Artificial Digital Aesthetics (ADA)
Brains on Art collective
AI application and interactive artwork
ADA is an AI application and an artwork that uses machine learning techniques to produce aesthetic evaluations of pictures taken by its users. The users in turn are prompted to evaluate ADAs claims and preferences, thereby enabling the AI to develop new aesthetic preferences and an understanding of new aesthetic categories. The application follows a client-server model with an Android app based user interface and a separate server backend running the AI itself.
The ADA Android app enables its user to take pictures for ADA to process and allows the user in turn to respond to ADAs evaluations. The user can install the app on their own device. User interaction with the ADA app consists of three main stages: 1) the user takes a picture, 2) ADA responds to the picture by giving a textual aesthetic critique, which contains keywords the user can interact with, 3) by selecting one of the keywords, the user is able to tell ADA whether they agree with it, suggest new qualities and indicate which parts of the picture support these new evaluations, and give their own aesthetic judgements of the picture. In addition to the textual responses, ADA can also optionally express its views orally by leveraging the device’s text-to-speech capabilities.
The ADA backend running on a remote server receives the images sent by the client apps, processes the images to produce aesthetic evaluations, and keeps track of the user interaction on a client by client basis. The image processing is based on a variety of machine vision and machine learning techniques that aim to extract image descriptors, that are then ascribed aesthetic value by ADA. The descriptor extraction mechanisms are shared across the clients and updated offline once enough training data is collected. The aesthetic valuations in contrast are maintained on a client by client basis and evolve online as the user interacts with and slowly personalizes their own ADA.
Category classification is attempted with a neural network adapted from a Kaggle project  and trained on a dataset of approximately 32k artworks provided by the Finnish National Gallery . The artworks in the training dataset were annotated with the category among other pieces of metadata. Given an image, the network outputs a prediction for each category. The category with the highest value is taken to be ADA’s notion and returned to the client, but the highest five categories are stored in the metadata database to be shown as alternatives in case the user disagrees with ADA’s evaluation.

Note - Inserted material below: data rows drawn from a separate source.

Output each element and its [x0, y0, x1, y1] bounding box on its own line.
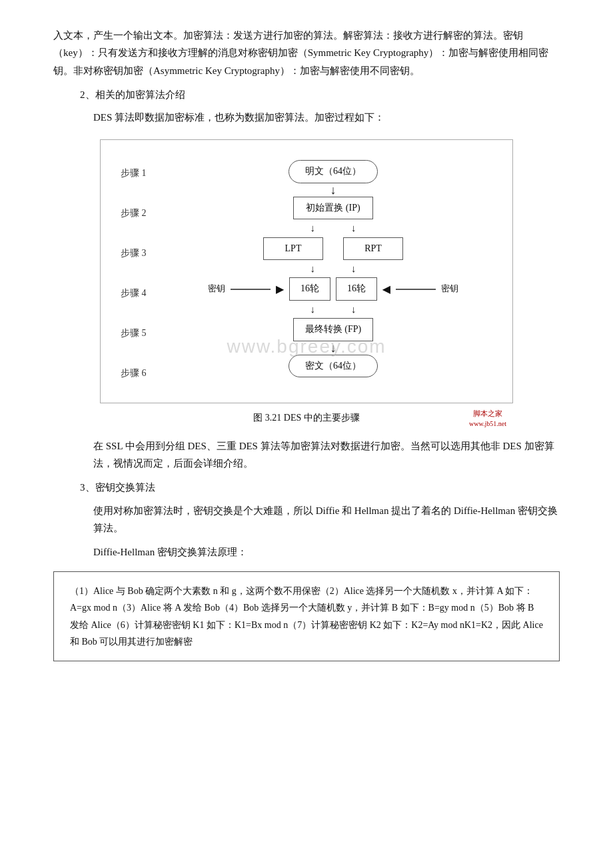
step-3-label: 步骤 3 [121, 233, 174, 273]
step-6-label: 步骤 6 [121, 353, 174, 393]
plaintext-node: 明文（64位） [289, 160, 378, 183]
intro-paragraph: 入文本，产生一个输出文本。加密算法：发送方进行加密的算法。解密算法：接收方进行解… [53, 27, 560, 79]
step-2-label: 步骤 2 [121, 193, 174, 233]
key-left-line [231, 289, 271, 290]
lpt-node: LPT [263, 237, 323, 261]
section3-heading: 3、密钥交换算法 [80, 479, 560, 496]
key-left-label: 密钥 [208, 281, 225, 297]
split-arrows-3: ↓ ↓ [193, 301, 473, 318]
key-right-label: 密钥 [441, 281, 458, 297]
step-1-label: 步骤 1 [121, 153, 174, 193]
lpt-rpt-row: LPT RPT [193, 237, 473, 261]
ip-node: 初始置换 (IP) [293, 197, 373, 220]
ciphertext-node: 密文（64位） [289, 355, 378, 378]
des-figure: 步骤 1 步骤 2 步骤 3 步骤 4 步骤 5 步骤 6 明文（64位） ↓ … [100, 139, 513, 403]
rpt-node: RPT [343, 237, 403, 261]
fp-row: 最终转换 (FP) [193, 318, 473, 341]
arrow-left-1: ▶ [382, 280, 390, 299]
split-arrows-1: ↓ ↓ [193, 219, 473, 237]
diffie-box: （1）Alice 与 Bob 确定两个大素数 n 和 g，这两个数不用保密（2）… [53, 571, 560, 661]
arrow-right-1: ▶ [276, 280, 284, 299]
dh-principle-label: Diffie-Hellman 密钥交换算法原理： [93, 543, 560, 561]
des-intro: DES 算法即数据加密标准，也称为数据加密算法。加密过程如下： [93, 109, 560, 126]
des-steps-column: 步骤 1 步骤 2 步骤 3 步骤 4 步骤 5 步骤 6 [121, 153, 174, 393]
rounds1-node: 16轮 [289, 277, 330, 301]
step-4-label: 步骤 4 [121, 273, 174, 313]
step4-row: 密钥 ▶ 16轮 16轮 ▶ 密钥 [193, 277, 473, 301]
rounds2-node: 16轮 [336, 277, 377, 301]
fp-node: 最终转换 (FP) [293, 318, 373, 341]
key-right-line [396, 289, 436, 290]
ciphertext-row: 密文（64位） [193, 355, 473, 378]
ssl-para: 在 SSL 中会用到分组 DES、三重 DES 算法等加密算法对数据进行加密。当… [93, 437, 560, 473]
arrow-1: ↓ [330, 184, 336, 196]
section2-heading: 2、相关的加密算法介绍 [80, 86, 560, 103]
des-caption-row: 图 3.21 DES 中的主要步骤 脚本之家www.jb51.net [53, 409, 560, 427]
arrow-5: ↓ [330, 342, 336, 354]
des-flow: 明文（64位） ↓ 初始置换 (IP) ↓ ↓ LPT RPT ↓ ↓ [193, 153, 473, 393]
split-arrows-2: ↓ ↓ [193, 260, 473, 277]
step-5-label: 步骤 5 [121, 313, 174, 353]
des-caption: 图 3.21 DES 中的主要步骤 [253, 413, 359, 423]
des-brand: 脚本之家www.jb51.net [469, 409, 506, 428]
dh-intro: 使用对称加密算法时，密钥交换是个大难题，所以 Diffie 和 Hellman … [93, 502, 560, 537]
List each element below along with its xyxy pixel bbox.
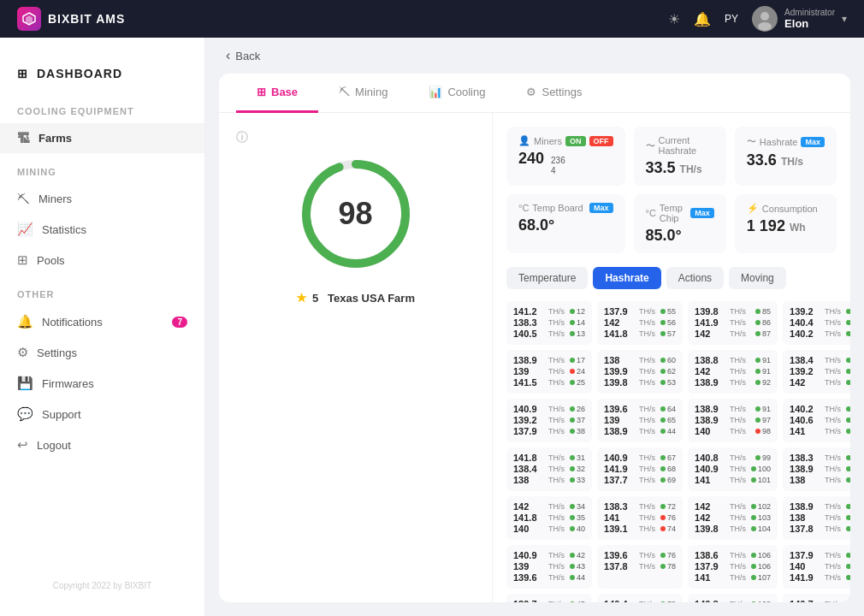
hashrate-cell: 138TH/s60139.9TH/s62139.8TH/s53 (597, 350, 683, 394)
settings-tab-icon: ⚙ (526, 86, 536, 98)
hashrate-cell: 140.8TH/s108140.7TH/s109140TH/s110 (688, 594, 778, 602)
tab-base[interactable]: ⊞ Base (236, 74, 318, 113)
mining-tab-label: Mining (355, 86, 388, 98)
dashboard-section: ⊞ DASHBOARD (0, 55, 204, 92)
hashrate-cell: 138.3TH/s72141TH/s76139.1TH/s74 (597, 496, 683, 540)
back-arrow-icon: ‹ (226, 48, 230, 63)
svg-point-3 (760, 12, 769, 21)
tab-settings[interactable]: ⚙ Settings (506, 74, 602, 113)
hashrate-cell: 140.7TH/s134142TH/s136141.1TH/s138 (783, 594, 850, 602)
miners-value: 240 (518, 150, 544, 168)
cooling-tab-label: Cooling (447, 86, 485, 98)
stat-con-value: 1 192 Wh (747, 217, 825, 235)
consumption-icon: ⚡ (747, 203, 759, 214)
sidebar-item-logout[interactable]: ↩ Logout (0, 429, 204, 460)
sidebar-item-pools[interactable]: ⊞ Pools (0, 245, 204, 275)
main-layout: ⊞ DASHBOARD COOLING EQUIPMENT 🏗 Farms MI… (0, 38, 864, 616)
logout-icon: ↩ (17, 437, 28, 453)
tab-bar: ⊞ Base ⛏ Mining 📊 Cooling ⚙ Settings (219, 74, 850, 113)
user-avatar (752, 6, 778, 32)
farms-label: Farms (38, 132, 72, 145)
farm-name: 5 Texas USA Farm (312, 292, 415, 305)
notifications-badge: 7 (172, 317, 187, 328)
hashrate-cell: 141.8TH/s31138.4TH/s32138TH/s33 (506, 447, 592, 491)
hashrate-cell: 138.3TH/s124138.9TH/s125138TH/s126 (783, 447, 850, 491)
hashrate-cell: 139.6TH/s76137.8TH/s78 (597, 545, 683, 589)
stat-tc-value: 85.0° (646, 227, 714, 245)
brightness-icon[interactable]: ☀ (668, 11, 680, 27)
user-info: Administrator Elon (784, 8, 835, 30)
sidebar-item-support[interactable]: 💬 Support (0, 399, 204, 429)
hashrate-cell: 140.4TH/s79141.1TH/s90139.4TH/s95 (597, 594, 683, 602)
notifications-icon: 🔔 (17, 314, 33, 329)
stat-temp-chip: °C Temp Chip Max 85.0° (634, 194, 726, 253)
stat-cr-label: 〜 Current Hashrate (646, 135, 714, 156)
back-bar[interactable]: ‹ Back (205, 38, 864, 74)
settings-tab-label: Settings (541, 86, 582, 98)
hashrate-cell: 139.6TH/s64139TH/s65138.9TH/s44 (597, 399, 683, 442)
top-navigation: BIXBIT AMS ☀ 🔔 PY Administrator Elon ▾ (0, 0, 864, 38)
stat-temp-board: °C Temp Board Max 68.0° (506, 194, 625, 253)
copyright: Copyright 2022 by BIXBIT (0, 572, 204, 599)
tab-mining[interactable]: ⛏ Mining (318, 74, 408, 113)
tab-cooling[interactable]: 📊 Cooling (408, 74, 506, 113)
hashrate-cell: 137.9TH/s55142TH/s56141.8TH/s57 (597, 301, 683, 345)
hashrate-cell: 140.9TH/s26139.2TH/s37137.9TH/s38 (506, 399, 592, 442)
stat-hr-value: 33.6 TH/s (747, 151, 825, 169)
stat-current-hashrate: 〜 Current Hashrate 33.5 TH/s (634, 127, 726, 186)
hashrate-cell: 138.9TH/s127138TH/s128137.8TH/s129 (783, 496, 850, 540)
content-panel: ⊞ Base ⛏ Mining 📊 Cooling ⚙ Settings (219, 74, 850, 602)
user-section[interactable]: Administrator Elon ▾ (752, 6, 847, 32)
hashrate-cell: 140.2TH/s121140.6TH/s122141TH/s123 (783, 399, 850, 442)
farm-label: ★ 5 Texas USA Farm (296, 291, 415, 305)
sidebar-item-statistics[interactable]: 📈 Statistics (0, 214, 204, 245)
gauge-side: ⓘ 98 ★ 5 Texas USA Farm (219, 113, 493, 602)
firmwares-icon: 💾 (17, 376, 33, 391)
brand-section: BIXBIT AMS (17, 7, 125, 31)
cooling-tab-icon: 📊 (429, 86, 442, 98)
miners-stat-icon: 👤 (518, 135, 530, 146)
statistics-label: Statistics (42, 223, 86, 236)
temp-board-icon: °C (518, 203, 529, 213)
user-role: Administrator (784, 8, 835, 17)
hashrate-cell: 138.6TH/s106137.9TH/s106141TH/s107 (688, 545, 778, 589)
miners-on-count: 236 (551, 156, 565, 165)
sub-tab-moving[interactable]: Moving (729, 267, 786, 289)
sidebar-item-firmwares[interactable]: 💾 Firmwares (0, 368, 204, 399)
farms-icon: 🏗 (17, 131, 30, 145)
statistics-icon: 📈 (17, 222, 33, 237)
stat-hashrate: 〜 Hashrate Max 33.6 TH/s (735, 127, 837, 186)
notification-icon[interactable]: 🔔 (694, 11, 711, 27)
max-badge-temp-chip: Max (690, 208, 714, 218)
support-icon: 💬 (17, 406, 33, 422)
sub-tab-temperature[interactable]: Temperature (506, 267, 588, 289)
sub-tab-actions[interactable]: Actions (666, 267, 724, 289)
star-icon: ★ (296, 291, 307, 305)
svg-point-4 (758, 22, 772, 31)
hashrate-cell: 142TH/s34141.8TH/s35140TH/s40 (506, 496, 592, 540)
stat-hr-label: 〜 Hashrate Max (747, 135, 825, 148)
sidebar-item-notifications[interactable]: 🔔 Notifications 7 (0, 306, 204, 337)
stat-miners: 👤 Miners ON OFF 240 236 (506, 127, 625, 186)
settings-icon: ⚙ (17, 345, 28, 360)
sub-tab-hashrate[interactable]: Hashrate (593, 267, 660, 289)
hashrate-cell: 140.9TH/s67141.9TH/s68137.7TH/s69 (597, 447, 683, 491)
stat-tc-label: °C Temp Chip Max (646, 203, 714, 223)
hashrate-cell: 139.7TH/s45138.4TH/s46137.8TH/s67 (506, 594, 592, 602)
gauge-container: 98 (296, 154, 416, 274)
temp-chip-icon: °C (646, 208, 656, 218)
user-name: Elon (784, 17, 835, 30)
pools-label: Pools (37, 254, 65, 267)
sidebar-item-farms[interactable]: 🏗 Farms (0, 123, 204, 153)
off-badge: OFF (589, 136, 613, 146)
notifications-label: Notifications (42, 316, 103, 329)
hashrate-cell: 137.9TH/s130140TH/s132141.9TH/s138 (783, 545, 850, 589)
main-content: ‹ Back ⊞ Base ⛏ Mining 📊 Cooling (205, 38, 864, 616)
sidebar-item-miners[interactable]: ⛏ Miners (0, 184, 204, 214)
panel-body: ⓘ 98 ★ 5 Texas USA Farm (219, 113, 850, 602)
stats-top-grid: 👤 Miners ON OFF 240 236 (506, 127, 837, 253)
dashboard-icon: ⊞ (17, 67, 28, 80)
sidebar-item-settings[interactable]: ⚙ Settings (0, 337, 204, 368)
hashrate-cell: 140.9TH/s42139TH/s43139.6TH/s44 (506, 545, 592, 589)
sidebar: ⊞ DASHBOARD COOLING EQUIPMENT 🏗 Farms MI… (0, 38, 205, 616)
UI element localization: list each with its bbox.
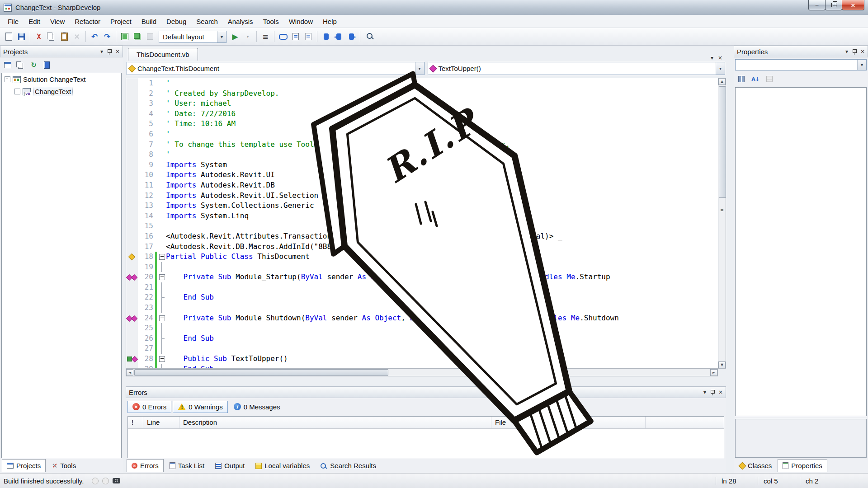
code-line[interactable]: 21 xyxy=(126,282,718,293)
grid-column-header[interactable]: Description xyxy=(179,417,491,428)
whitespace-toggle-button[interactable] xyxy=(277,31,289,42)
tab-properties[interactable]: Properties xyxy=(778,459,827,472)
horizontal-scroll-thumb[interactable] xyxy=(134,369,388,376)
code-line[interactable]: 4' Date: 7/2/2016 xyxy=(126,109,718,119)
tab-tools[interactable]: Tools xyxy=(47,459,81,472)
code-line[interactable]: 11Imports Autodesk.Revit.DB xyxy=(126,180,718,191)
fold-toggle[interactable] xyxy=(158,354,166,364)
menu-item[interactable]: Window xyxy=(284,15,318,28)
code-line[interactable]: 17<Autodesk.Revit.DB.Macros.AddInId("8B8… xyxy=(126,242,718,252)
close-icon[interactable]: × xyxy=(115,49,120,54)
code-line[interactable]: 18Partial Public Class ThisDocument xyxy=(126,252,718,262)
messages-filter-button[interactable]: i 0 Messages xyxy=(229,401,285,413)
menu-item[interactable]: Project xyxy=(105,15,137,28)
code-line[interactable]: 12Imports Autodesk.Revit.UI.Selection xyxy=(126,191,718,201)
next-bookmark-button[interactable]: ► xyxy=(345,31,357,42)
close-icon[interactable]: × xyxy=(860,49,865,54)
vertical-scrollbar[interactable]: ▲ ≡ ▼ xyxy=(718,78,726,369)
refresh-button[interactable]: ↻ xyxy=(28,60,39,71)
new-file-button[interactable] xyxy=(3,31,14,42)
copy-button[interactable] xyxy=(46,31,57,42)
menu-item[interactable]: Refactor xyxy=(70,15,105,28)
cancel-build-button[interactable] xyxy=(144,31,156,42)
code-line[interactable]: 10Imports Autodesk.Revit.UI xyxy=(126,170,718,180)
menu-item[interactable]: Tools xyxy=(258,15,284,28)
layout-combobox[interactable]: Default layout ▾ xyxy=(159,31,226,43)
code-line[interactable]: 20 Private Sub Module_Startup(ByVal send… xyxy=(126,272,718,282)
toggle-bookmark-button[interactable] xyxy=(320,31,332,42)
menu-item[interactable]: Analysis xyxy=(223,15,258,28)
prev-bookmark-button[interactable]: ◄ xyxy=(333,31,344,42)
chevron-down-icon[interactable]: ▾ xyxy=(703,389,706,395)
tab-task-list[interactable]: Task List xyxy=(165,459,209,472)
uncomment-region-button[interactable] xyxy=(302,31,314,42)
code-line[interactable]: 23 xyxy=(126,303,718,313)
menu-item[interactable]: Debug xyxy=(161,15,191,28)
code-line[interactable]: 1' xyxy=(126,78,718,89)
code-line[interactable]: 29 End Sub xyxy=(126,364,718,369)
paste-button[interactable] xyxy=(58,31,70,42)
code-line[interactable]: 15 xyxy=(126,221,718,231)
code-line[interactable]: 9Imports System xyxy=(126,160,718,170)
code-line[interactable]: 13Imports System.Collections.Generic xyxy=(126,201,718,211)
maximize-button[interactable] xyxy=(825,0,842,10)
scroll-up-button[interactable]: ▲ xyxy=(718,78,726,85)
close-button[interactable]: × xyxy=(842,0,864,10)
camera-icon[interactable] xyxy=(113,478,120,483)
grid-column-header[interactable]: ! xyxy=(128,417,143,428)
menu-item[interactable]: Search xyxy=(191,15,223,28)
tab-projects[interactable]: Projects xyxy=(2,459,46,472)
class-combobox[interactable]: ChangeText.ThisDocument ▾ xyxy=(127,62,425,75)
horizontal-scrollbar[interactable]: ◄ ► xyxy=(126,369,718,376)
categorized-button[interactable] xyxy=(735,73,748,85)
build-solution-button[interactable] xyxy=(132,31,143,42)
expand-expander-icon[interactable] xyxy=(14,89,20,94)
code-line[interactable]: 14Imports System.Linq xyxy=(126,211,718,221)
search-button[interactable] xyxy=(363,31,375,42)
tree-item-solution[interactable]: Solution ChangeText xyxy=(2,73,121,85)
window-list-icon[interactable]: ▾ xyxy=(711,55,713,61)
build-button[interactable] xyxy=(119,31,131,42)
document-tab[interactable]: ThisDocument.vb xyxy=(128,48,198,61)
code-line[interactable]: 2' Created by SharpDevelop. xyxy=(126,89,718,99)
menu-item[interactable]: View xyxy=(45,15,70,28)
comment-region-button[interactable] xyxy=(290,31,302,42)
code-line[interactable]: 25 xyxy=(126,323,718,333)
tab-output[interactable]: Output xyxy=(210,459,250,472)
fold-toggle[interactable] xyxy=(158,313,166,324)
chevron-down-icon[interactable]: ▾ xyxy=(100,49,103,54)
scroll-down-button[interactable]: ▼ xyxy=(718,361,726,368)
properties-window-button[interactable] xyxy=(2,60,13,71)
member-combobox[interactable]: TextToUpper() ▾ xyxy=(428,62,726,75)
tab-classes[interactable]: Classes xyxy=(735,459,777,472)
scroll-right-button[interactable]: ► xyxy=(710,369,717,376)
code-line[interactable]: 19 xyxy=(126,262,718,272)
code-line[interactable]: 3' User: michael xyxy=(126,99,718,109)
pin-icon[interactable] xyxy=(107,49,111,55)
class-library-button[interactable] xyxy=(41,60,52,71)
warnings-filter-button[interactable]: ! 0 Warnings xyxy=(173,401,227,413)
code-line[interactable]: 22 End Sub xyxy=(126,292,718,303)
link-file-button[interactable] xyxy=(15,60,26,71)
code-line[interactable]: 8' xyxy=(126,150,718,160)
grid-column-header[interactable]: Line xyxy=(143,417,179,428)
grid-column-header[interactable]: Path xyxy=(569,417,646,428)
code-line[interactable]: 5' Time: 10:16 AM xyxy=(126,119,718,129)
code-line[interactable]: 24 Private Sub Module_Shutdown(ByVal sen… xyxy=(126,313,718,324)
code-line[interactable]: 28 Public Sub TextToUpper() xyxy=(126,354,718,364)
code-view[interactable]: 1'2' Created by SharpDevelop.3' User: mi… xyxy=(126,78,718,369)
pin-icon[interactable] xyxy=(710,389,714,395)
format-code-button[interactable]: ≡ xyxy=(259,31,271,42)
delete-button[interactable] xyxy=(71,31,83,42)
minimize-button[interactable]: ─ xyxy=(808,0,826,10)
chevron-down-icon[interactable]: ▾ xyxy=(845,49,848,54)
menu-item[interactable]: File xyxy=(3,15,24,28)
tab-errors[interactable]: × Errors xyxy=(127,459,164,472)
menu-item[interactable]: Edit xyxy=(24,15,45,28)
properties-object-combobox[interactable]: ▾ xyxy=(735,59,867,70)
menu-item[interactable]: Help xyxy=(318,15,342,28)
run-options-button[interactable]: ▾ xyxy=(242,31,254,42)
undo-button[interactable]: ↶ xyxy=(89,31,100,42)
property-pages-button[interactable] xyxy=(763,73,776,85)
code-line[interactable]: 7' To change this template use Tools | O… xyxy=(126,140,718,150)
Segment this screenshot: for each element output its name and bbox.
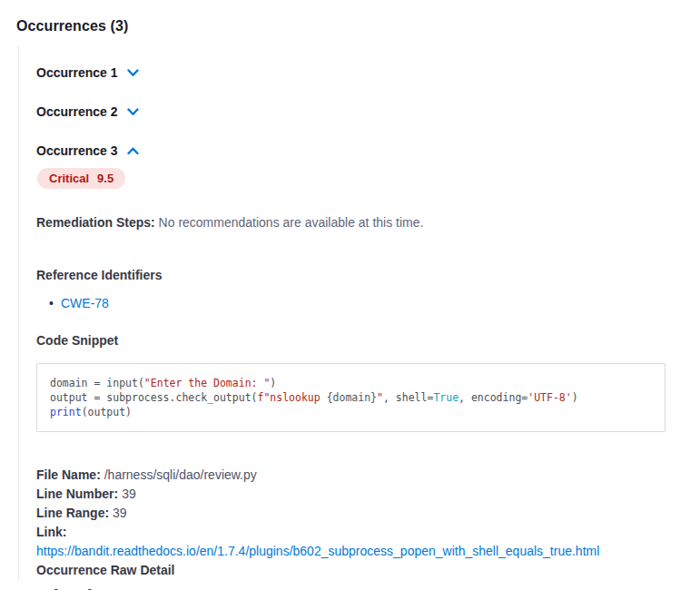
code-line: domain = input("Enter the Domain: ") (50, 376, 652, 390)
chevron-up-icon[interactable] (127, 147, 139, 155)
code-block: domain = input("Enter the Domain: ")outp… (36, 363, 665, 432)
occurrence-1-label: Occurrence 1 (36, 65, 118, 80)
line-range-label: Line Range: (36, 506, 109, 520)
remediation-label: Remediation Steps: (36, 215, 155, 230)
severity-badge: Critical 9.5 (37, 168, 125, 189)
page-title: Occurrences (3) (16, 18, 684, 34)
line-range-row: Line Range: 39 (36, 504, 684, 523)
severity-label: Critical (49, 172, 89, 185)
occurrences-panel: Occurrences (3) Occurrence 1 Occurrence … (0, 0, 700, 590)
occurrence-2-label: Occurrence 2 (36, 104, 118, 119)
chevron-down-icon[interactable] (127, 69, 139, 77)
occurrence-details: File Name: /harness/sqli/dao/review.py L… (36, 466, 684, 590)
code-line: output = subprocess.check_output(f"nsloo… (50, 390, 652, 405)
link-label: Link: (36, 525, 66, 539)
reference-list-item: CWE-78 (61, 296, 684, 310)
occurrence-3-label: Occurrence 3 (36, 143, 118, 158)
reference-list: CWE-78 (36, 296, 684, 310)
json-open-brace[interactable]: { (51, 585, 58, 590)
chevron-down-icon[interactable] (127, 108, 139, 116)
reference-identifiers-heading: Reference Identifiers (36, 268, 684, 282)
json-item-count: 1 item (103, 585, 145, 590)
file-name-value: /harness/sqli/dao/review.py (104, 467, 257, 482)
occurrence-1-toggle[interactable]: Occurrence 1 (36, 65, 139, 80)
file-name-label: File Name: (36, 467, 101, 482)
bandit-doc-link[interactable]: https://bandit.readthedocs.io/en/1.7.4/p… (36, 542, 684, 561)
severity-score: 9.5 (97, 172, 113, 185)
remediation-text: No recommendations are available at this… (159, 215, 424, 230)
code-snippet-section: Code Snippet domain = input("Enter the D… (36, 333, 684, 432)
file-name-row: File Name: /harness/sqli/dao/review.py (36, 466, 684, 485)
occurrence-2-toggle[interactable]: Occurrence 2 (36, 104, 139, 119)
raw-detail-json-viewer: { ... } 1 item (36, 585, 684, 590)
json-collapsed-dots[interactable]: ... (59, 584, 85, 590)
code-snippet-heading: Code Snippet (36, 333, 684, 348)
line-range-value: 39 (113, 506, 127, 520)
link-label-row: Link: (36, 523, 684, 542)
json-close-brace[interactable]: } (87, 585, 94, 590)
line-number-row: Line Number: 39 (36, 485, 684, 504)
remediation-steps: Remediation Steps: No recommendations ar… (36, 213, 684, 231)
cwe-link[interactable]: CWE-78 (61, 296, 109, 310)
line-number-value: 39 (122, 487, 136, 501)
occurrence-3-toggle[interactable]: Occurrence 3 (36, 143, 139, 158)
code-line: print(output) (50, 405, 652, 419)
occurrence-raw-detail-heading: Occurrence Raw Detail (36, 561, 684, 580)
occurrences-rail: Occurrence 1 Occurrence 2 Occurrence 3 C… (18, 45, 684, 581)
reference-identifiers-section: Reference Identifiers CWE-78 (36, 268, 684, 310)
line-number-label: Line Number: (36, 487, 118, 501)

Adjective / dominant color extraction
The dominant colors of the image are extracted by quantizing the colors of the pixels to a small number of colors using an adaptive palette and mapping the resulting hue values (in HSV) to color names.
Initially adjectives (non color words) for the images were selected randomly with the reasoning that users would be prone to correct ‘nonsensical’ adjectives, thus providing ADA with valuable data to learn from. In the second stage we finetuned a pretrained deep neural network (Inception-ResNet-v2 ) to recognize features related to these adjectives, by using user tagged openly licensed images from online image hosting services. The last phase was to use the images provided by the users and their associated adjective corrections to train a network to provide the final adjective classification.
The valence or preference for an image sent to ADA is computed based on the results of the previously described analyses. On a high level the idea is that whereas the analysis of the images’ contents is done independently of the user providing the image, each user (or more specifically each client device) has its own preferences or “taste”. The preferences of an “individual ADA” (client device) are implemented as each category and adjective having a value with range [-1,1]. The total valence of an image is computed by taking the valences of the top adjectives and category of the image and returning the mean of those values. In other words an individual ADA could have a high preference e.g. for the “pink” adjective and “photography” category, and a low preference for “yellow” and “painting” category. Thus an image that’s deemed to be a yellow painting would be appalling to ADA, and a pink photograph would be highly preferable.
 Szegedy, Christian, et al. “Inception-v4, inception-resnet and the impact of residual connections on learning.” Thirty-First AAAI Conference on Artificial Intelligence. 2017.